- _What needs to be done_: The line with "Decline all [button] (278, 2429)", the line with "Giving (872, 1164)", and all lines between them in the material below: return these exactly, and no others.
====================
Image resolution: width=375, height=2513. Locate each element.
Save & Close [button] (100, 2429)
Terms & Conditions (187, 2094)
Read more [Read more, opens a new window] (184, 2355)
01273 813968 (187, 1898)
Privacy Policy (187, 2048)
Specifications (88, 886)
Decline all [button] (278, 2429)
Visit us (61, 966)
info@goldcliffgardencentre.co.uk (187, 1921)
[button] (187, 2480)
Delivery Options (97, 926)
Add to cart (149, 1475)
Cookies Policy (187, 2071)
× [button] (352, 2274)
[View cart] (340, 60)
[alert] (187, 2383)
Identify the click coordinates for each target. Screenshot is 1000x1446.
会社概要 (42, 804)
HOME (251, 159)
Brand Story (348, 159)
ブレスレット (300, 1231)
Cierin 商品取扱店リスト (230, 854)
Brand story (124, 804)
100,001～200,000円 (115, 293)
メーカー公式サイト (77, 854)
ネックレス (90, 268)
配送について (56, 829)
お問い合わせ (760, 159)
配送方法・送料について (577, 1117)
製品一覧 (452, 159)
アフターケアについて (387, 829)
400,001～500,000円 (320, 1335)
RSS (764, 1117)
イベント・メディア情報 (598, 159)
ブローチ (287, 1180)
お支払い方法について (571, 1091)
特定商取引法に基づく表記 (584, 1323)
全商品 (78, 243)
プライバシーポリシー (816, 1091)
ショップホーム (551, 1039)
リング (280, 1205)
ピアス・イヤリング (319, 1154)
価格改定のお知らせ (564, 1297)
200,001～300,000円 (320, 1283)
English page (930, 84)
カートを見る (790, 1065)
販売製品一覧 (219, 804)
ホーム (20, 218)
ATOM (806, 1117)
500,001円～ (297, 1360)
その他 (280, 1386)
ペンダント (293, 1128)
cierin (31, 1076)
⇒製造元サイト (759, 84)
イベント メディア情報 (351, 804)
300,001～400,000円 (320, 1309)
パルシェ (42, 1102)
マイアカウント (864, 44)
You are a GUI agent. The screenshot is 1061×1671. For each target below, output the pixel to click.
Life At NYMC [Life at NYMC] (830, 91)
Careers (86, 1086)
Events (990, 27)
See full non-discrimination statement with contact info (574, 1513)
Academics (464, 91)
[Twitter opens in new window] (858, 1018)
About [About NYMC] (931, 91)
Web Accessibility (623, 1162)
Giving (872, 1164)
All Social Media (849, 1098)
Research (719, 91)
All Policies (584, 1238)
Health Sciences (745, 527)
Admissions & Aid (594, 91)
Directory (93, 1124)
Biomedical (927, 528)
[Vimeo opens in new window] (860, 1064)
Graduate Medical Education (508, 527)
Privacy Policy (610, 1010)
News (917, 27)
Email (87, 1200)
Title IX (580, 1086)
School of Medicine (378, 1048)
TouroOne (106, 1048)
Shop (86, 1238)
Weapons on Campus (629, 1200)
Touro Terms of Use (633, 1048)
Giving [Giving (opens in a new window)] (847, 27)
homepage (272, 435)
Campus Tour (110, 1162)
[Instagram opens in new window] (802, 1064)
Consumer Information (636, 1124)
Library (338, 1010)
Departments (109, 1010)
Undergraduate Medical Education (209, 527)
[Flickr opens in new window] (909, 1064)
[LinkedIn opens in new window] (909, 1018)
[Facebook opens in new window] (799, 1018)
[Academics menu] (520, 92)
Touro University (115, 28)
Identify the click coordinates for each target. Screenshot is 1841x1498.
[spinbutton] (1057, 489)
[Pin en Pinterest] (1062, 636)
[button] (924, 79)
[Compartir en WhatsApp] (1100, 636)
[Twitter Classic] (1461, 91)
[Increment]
====================
- _Your response_:
Decline all [button] (278, 2429)
Visit us (61, 966)
info@goldcliffgardencentre.co.uk (187, 1921)
[button] (187, 2480)
Delivery Options (97, 926)
Add to cart (149, 1475)
Cookies Policy (187, 2071)
× [button] (352, 2274)
[View cart] (340, 60)
[alert] (187, 2383)
Identify the click coordinates for each target. Screenshot is 1000x1446.
会社概要 (42, 804)
HOME (251, 159)
Brand Story (348, 159)
ブレスレット (300, 1231)
Cierin 商品取扱店リスト (230, 854)
Brand story (124, 804)
100,001～200,000円 (115, 293)
メーカー公式サイト (77, 854)
ネックレス (90, 268)
配送について (56, 829)
お問い合わせ (760, 159)
配送方法・送料について (577, 1117)
製品一覧 (452, 159)
アフターケアについて (387, 829)
400,001～500,000円 (320, 1335)
RSS (764, 1117)
イベント・メディア情報 (598, 159)
ブローチ (287, 1180)
お支払い方法について (571, 1091)
特定商取引法に基づく表記 (584, 1323)
全商品 (78, 243)
プライバシーポリシー (816, 1091)
ショップホーム (551, 1039)
リング (280, 1205)
ピアス・イヤリング (319, 1154)
価格改定のお知らせ (564, 1297)
200,001～300,000円 (320, 1283)
English page (930, 84)
カートを見る (790, 1065)
販売製品一覧 (219, 804)
ホーム (20, 218)
ATOM (806, 1117)
500,001円～ (297, 1360)
その他 (280, 1386)
ペンダント (293, 1128)
cierin (31, 1076)
⇒製造元サイト (759, 84)
イベント メディア情報 (351, 804)
300,001～400,000円 (320, 1309)
パルシェ (42, 1102)
マイアカウント (864, 44)
You are a GUI agent. The screenshot is 1061×1671. For each target below, output the pixel to click.
Life At NYMC [Life at NYMC] (830, 91)
Careers (86, 1086)
Events (990, 27)
See full non-discrimination statement with contact info (574, 1513)
Academics (464, 91)
[Twitter opens in new window] (858, 1018)
About [About NYMC] (931, 91)
Web Accessibility (623, 1162)
Giving (872, 1164)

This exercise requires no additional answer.